# Having Problems Playing Theme Park World On XP SP2, Please Help!!!



## gamingguru (Sep 15, 2007)

Hiya Every-one

I love play older games I currently can't get enough of playing Theme Park world. I've just recently brought a AMD Athlon 64X2 Dual core 38oo+ 2.01Ghz processor 1.0Gb ram and it's got a ASUS X1050 256MB video card. The main problem I'm having currently is when I double click on the icon on the desktop I get a error message something along the lines of this Windows cannot run this program tp.icd. What is going on?

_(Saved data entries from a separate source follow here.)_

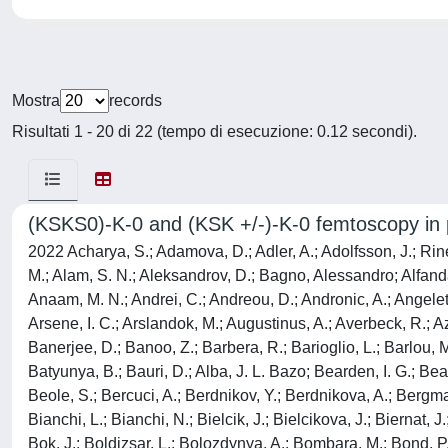
Mostra
records
Risultati 1 - 20 di 22 (tempo di esecuzione: 0.12 secondi).
(KSKS0)-K-0 and (KSK +/-)-K-0 femtoscopy in p
2022 Acharya, S.; Adamova, D.; Adler, A.; Adolfsson, J.; Rinella, G. Aglieri; Agnello, M.; Agrawal, N.; Ahammed, Z.; Ahmad, S.; Ahn, S. U.; Ahuja, I; Akbar, Z.; Akindinov, A.; Al-Turany, M.; Alam, S. N.; Aleksandrov, D.; Bagno, Alessandro; Alfanda, H. M.; Alfaro Molina, R.; Ali, B.; Ali, Y.; Alici, A.; Alizadehvandchali, N.; Alkin, A.; Alme, J.; Alocco, G.; Alt, T.; Altsybeev, I; Anaam, M. N.; Andrei, C.; Andreou, D.; Andronic, A.; Angeletti, M.; Anguelov, V; Antinori, F.; Antonioli, P.; Anuj, C.; Apadula, N.; Aphecetche, L.; Appelshaeuser, H.; Arcelli, S.; Arnaldi, R.; Arsene, I. C.; Arslandok, M.; Augustinus, A.; Averbeck, R.; Aziz, S.; Azmi, M. D.; Badala, A.; Baek, Y. W.; Bai, X.; Bailhache, R.; Bailung, Y.; Bala, R.; Balbino, A.; Baldisseri, A.; Balis, B.; Banerjee, D.; Banoo, Z.; Barbera, R.; Barioglio, L.; Barlou, M.; Barnafoldi, G. G.; Barnby, L. S.; Barret, V; Bartels, C.; Barth, K.; Bartsch, E.; Baruffaldi, F.; Bastid, N.; Basu, S.; Batigne, G.; Batyunya, B.; Bauri, D.; Alba, J. L. Bazo; Bearden, I. G.; Beattie, C.; Becht, P.; Belikov, I; Hechavarria, A. D. C. Bell; Bellini, F.; Bellwied, R.; Belokurova, S.; Belyaev, V; Bencedi, G.; Beole, S.; Bercuci, A.; Berdnikov, Y.; Berdnikova, A.; Bergmann, L.; Besoiu, M. G.; Betev, L.; Bhaduri, P. P.; Bhasin, A.; Bhat, I. R.; Bhat, M. A.; Bhattacharjee, B.; Bhattacharya, P.; Bianchi, L.; Bianchi, N.; Bielcik, J.; Bielcikova, J.; Biernat, J.; Bilandzic, A.; Biro, G.; Biswas, S.; Blair, J. T.; Blau, D.; Blidaru, M. B.; Blume, C.; Boca, G.; Bock, F.; Bogdanov, A.; Boi, S.; Bok, J.; Boldizsar, L.; Bolozdynya, A.; Bombara, M.; Bond, P. M.; Bonomi, G.; Borel, H.; Borissov, A.; Bossi, H.; Botta, E.; Bratrud, L.; Braun-Munzinger, P.; Bregant, M.; Broz, M.; Bruno, G. E.; Buckland, M. D.; Budnikov, D.; Buesching, H.; Bufalino, S.; Bugnon, O.; Buhler, P.; Buthelezi, Z.; Butt, J. B.; Bylinkin, A.; Bysiak, S. A.; Cai, M.; Caines, H.; Caliva, A.; Calvo Villar, E.; Camacho, J. M. M.; Camacho, R. S.; Camerini, P.; Canedo, F. D. M.; Carnesecchi, F.; Caron, R.; Castellanos, J. Castillo; Casula, E. A. R.; Catalano, F.; Sanchez, C. Ceballos; Chakraborty, P.; Chandra, S.; Chapeland, S.; Chartier, M.; Chattopadhyay, S.; Chattopadhyay, S.; Chavez, T. G.; Cheng, T.; Cheshkov, C.; Cheynis, B.; Barroso, V. Chibante; Chinellato, D. D.; Cho, S.; Chochula, P.; Christakoglou, P.; Christensen, C. H.; Christiansen, P.; Chujo, T.; Cicalo, C.; Cifarelli, L.; Cindolo, F.; Ciupek, M. R.; Clai, G.; Cleymans, J.; Colamaria, F.; Colburn, J. S.; Colella, D.; Collu, A.; Colocci, M.; Concas, M.; Balbastre, G. Conesa; del Valle, Z. Conesa; Contin, G.; Contreras, J. G.; Coquet, M. L.; Cormier, T. M.; Cortese, P.; Cosentino, M. R.; Costa, F.; Costanza, S.; Crochet, P.; Cruz-Torres, R.; Cuautle, E.; Cui, P.; Cunqueiro, L.; Dainese, A.; Danisch, M. C.; Danu, A.; Das, P.; Das, P.; Das, S.; Dash, S.; De Caro, A.; de Cataldo, G.; De Cilladi, L.; de Cuveland, J.; De Falco, A.; De Gruttola, D.; De Marco, N.; De Martin, C.; De Pasquale, S.; Deb, S.; Degenhardt, H. F.; Deja, K. R.; Del Grande, R.; Dello Stritto, L.; Deng, W.; Dhankher, P.; Di Bari, D.; Di Mauro, A.; Diaz, R. A.; Dietel, T.; Ding, Y.; Divia, R.; Dixit, D. U.; Djuvsland, O.; Dmitrieva, U.; Do, J.; Dobrin, A.; Donigus, B.; Dubey, A. K.; Dubla, A.; Dudi, S.; Dupieux, P.; Dzalaiova, N.; Eder, T. M.; Ehl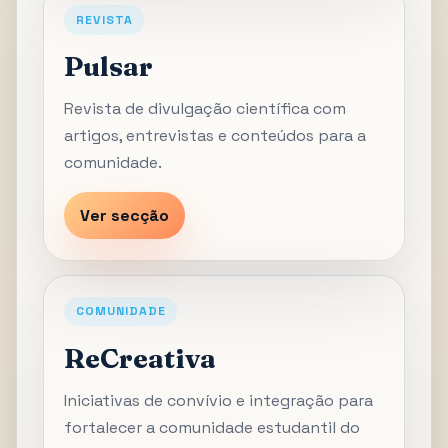
REVISTA
Pulsar
Revista de divulgação científica com
artigos, entrevistas e conteúdos para a
comunidade.
Ver secção
COMUNIDADE
ReCreativa
Iniciativas de convívio e integração para
fortalecer a comunidade estudantil do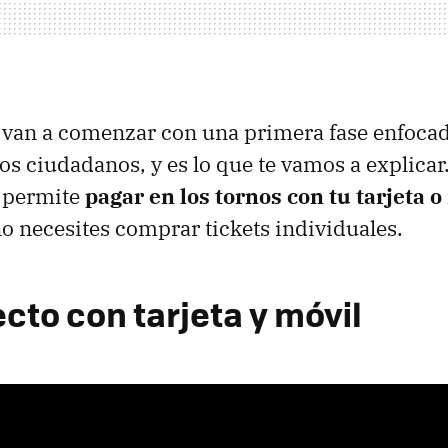
 van a comenzar con una primera fase enfocad
los ciudadanos, y es lo que te vamos a explicar.
e permite
pagar en los tornos con tu tarjeta o
o necesites comprar tickets individuales.
cto con tarjeta y móvil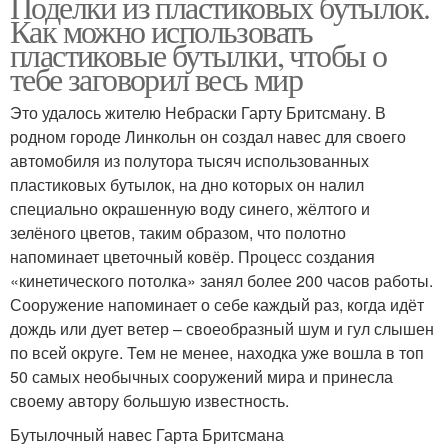
Поделки из пластиковых бутылок.
Как можно использовать
пластиковые бутылки, чтобы о
тебе заговорил весь мир
Это удалось жителю Небраски Гарту Бритсману. В
родном городе Линкольн он создал навес для своего
автомобиля из полутора тысяч использованных
пластиковых бутылок, на дно которых он налил
специально окрашенную воду синего, жёлтого и
зелёного цветов, таким образом, что полотно
напоминает цветочный ковёр. Процесс создания
«кинетического потолка» занял более 200 часов работы.
Сооружение напоминает о себе каждый раз, когда идёт
дождь или дует ветер – своеобразный шум и гул слышен
по всей округе. Тем не менее, находка уже вошла в топ
50 самых необычных сооружений мира и принесла
своему автору большую известность.
Бутылочный навес Гарта Бритсмана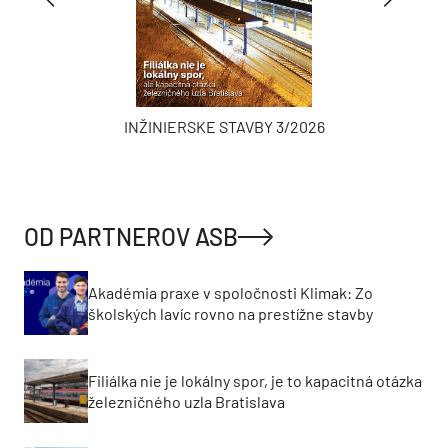
INŽINIERSKE STAVBY 3/2026
OD PARTNEROV ASB
Akadémia praxe v spoločnosti Klimak: Zo
školských lavíc rovno na prestížne stavby
Filiálka nie je lokálny spor, je to kapacitná otázka
železničného uzla Bratislava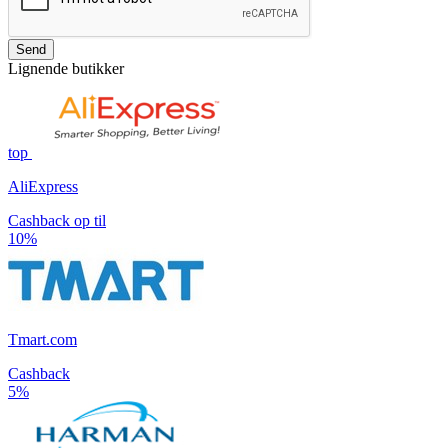
Send
Lignende butikker
top
AliExpress
Cashback op til
10%
Tmart.com
Cashback
5%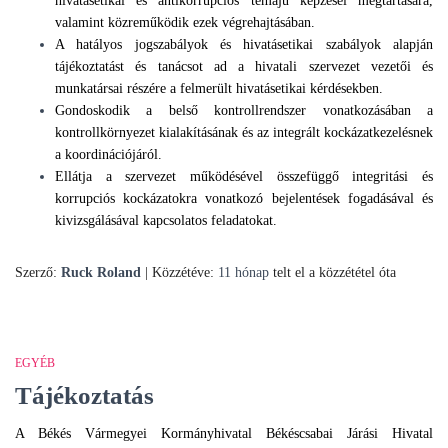
hivatásetikai és antikorrupciós témájú képzései megtartására,
valamint közreműködik ezek végrehajtásában.
A hatályos jogszabályok és hivatásetikai szabályok alapján
tájékoztatást és tanácsot ad a hivatali szervezet vezetői és
munkatársai részére a felmerült hivatásetikai kérdésekben.
Gondoskodik a belső kontrollrendszer vonatkozásában a
kontrollkörnyezet kialakításának és az integrált kockázatkezelésnek
a koordinációjáról.
Ellátja a szervezet működésével összefüggő integritási és
korrupciós kockázatokra vonatkozó bejelentések fogadásával és
kivizsgálásával kapcsolatos feladatokat.
Szerző:
Ruck Roland
| Közzétéve:
11 hónap
telt el a közzététel óta
EGYÉB
Tájékoztatás
A Békés Vármegyei Kormányhivatal Békéscsabai Járási Hivatal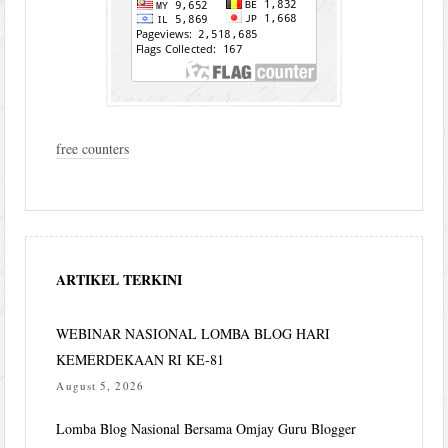
free counters
ARTIKEL TERKINI
WEBINAR NASIONAL LOMBA BLOG HARI
KEMERDEKAAN RI KE-81
August 5, 2026
Lomba Blog Nasional Bersama Omjay Guru Blogger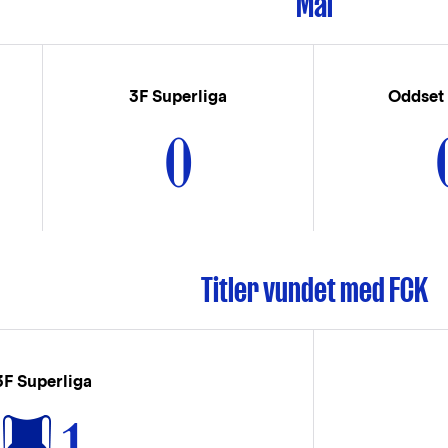
Mål
3F Superliga
Oddset
0
Titler vundet med FCK
3F Superliga
1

Please help me get back to playing this game

Your help would be great-ful

Yours Sincerly

gamingguru:sigh:


----------



## pharoah (Aug 28, 2006)

have a run through the follow these steps first link in my sig.if nothing there helps post back.


----------



## gamingguru (Sep 15, 2007)

Hiya

I've Tried everything you've suggested I've got the latest Direct X even though Theme Park World doesn't need it etc. I'll try downloading the latest patch but I don't think it will work.

Yours Sincerly

gamingguru


----------



## gamingguru (Sep 15, 2007)

Hiya

I've just installed the latest patch, looking on the internet I've download a no-cd excutable something to do with safe-disk. The problem is I don't know how to install it. 

Please help

gaming guru


----------



## pharoah (Aug 28, 2006)

i will be more than glad to continue helping with your problem,however i wont help with a no-cd crack that violates the rules here.


----------



## gamingguru (Sep 15, 2007)

Hiya 

That's cool, what else can I do then. I'm able to play other games like raven shield,Duke Nukem: Atomic Edition,games that are old like that.

Yours Sincerly

gamingguru


----------



## pharoah (Aug 28, 2006)

for your video card try the omega drivers,also be sure you have the amd dual core optimizer installed.


----------



## gamingguru (Sep 15, 2007)

Hiya 

I have the omega driver's installed installed the other thing as well. double clicked on the icon on the desktop and this error message came up: TP.ICD needs to close sorry for the inconvenience. This ICD file has something to do with the Safe-disk coding the the disk has so people can't copy it.

Yours Sincerly

gamingguru


----------



## pharoah (Aug 28, 2006)

if the copyright protection is having a problem i would reinstall it.be sure to delete the files for the game.turn off as many running processes as possible for the reinstall.


----------